(Records begins)

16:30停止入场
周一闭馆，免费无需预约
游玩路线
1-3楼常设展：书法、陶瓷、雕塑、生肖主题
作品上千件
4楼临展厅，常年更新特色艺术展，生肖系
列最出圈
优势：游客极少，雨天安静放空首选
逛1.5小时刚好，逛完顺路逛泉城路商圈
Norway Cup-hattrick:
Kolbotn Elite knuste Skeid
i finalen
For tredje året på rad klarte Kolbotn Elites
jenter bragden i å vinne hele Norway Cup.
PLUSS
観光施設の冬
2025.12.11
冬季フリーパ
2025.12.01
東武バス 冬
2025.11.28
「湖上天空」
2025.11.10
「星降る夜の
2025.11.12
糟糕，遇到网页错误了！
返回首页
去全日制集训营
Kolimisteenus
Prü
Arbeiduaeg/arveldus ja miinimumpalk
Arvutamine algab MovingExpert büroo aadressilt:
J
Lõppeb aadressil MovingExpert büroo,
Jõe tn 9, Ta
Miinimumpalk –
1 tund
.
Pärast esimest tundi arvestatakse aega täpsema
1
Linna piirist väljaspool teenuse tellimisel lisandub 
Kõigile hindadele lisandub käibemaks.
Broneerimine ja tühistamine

(Records ends)

Task requirements: Would you please copy out every line of the data exactly?

Exercise output:
16:30停止入场
周一闭馆，免费无需预约
游玩路线
1-3楼常设展：书法、陶瓷、雕塑、生肖主题
作品上千件
4楼临展厅，常年更新特色艺术展，生肖系
列最出圈
优势：游客极少，雨天安静放空首选
逛1.5小时刚好，逛完顺路逛泉城路商圈
Norway Cup-hattrick:
Kolbotn Elite knuste Skeid
i finalen
For tredje året på rad klarte Kolbotn Elites
jenter bragden i å vinne hele Norway Cup.
PLUSS
観光施設の冬
2025.12.11
冬季フリーパ
2025.12.01
東武バス 冬
2025.11.28
「湖上天空」
2025.11.10
「星降る夜の
2025.11.12
糟糕，遇到网页错误了！
返回首页
去全日制集训营
Kolimisteenus
Prü
Arbeiduaeg/arveldus ja miinimumpalk
Arvutamine algab MovingExpert büroo aadressilt:
J
Lõppeb aadressil MovingExpert büroo,
Jõe tn 9, Ta
Miinimumpalk –
1 tund
.
Pärast esimest tundi arvestatakse aega täpsema
1
Linna piirist väljaspool teenuse tellimisel lisandub 
Kõigile hindadele lisandub käibemaks.
Broneerimine ja tühistamine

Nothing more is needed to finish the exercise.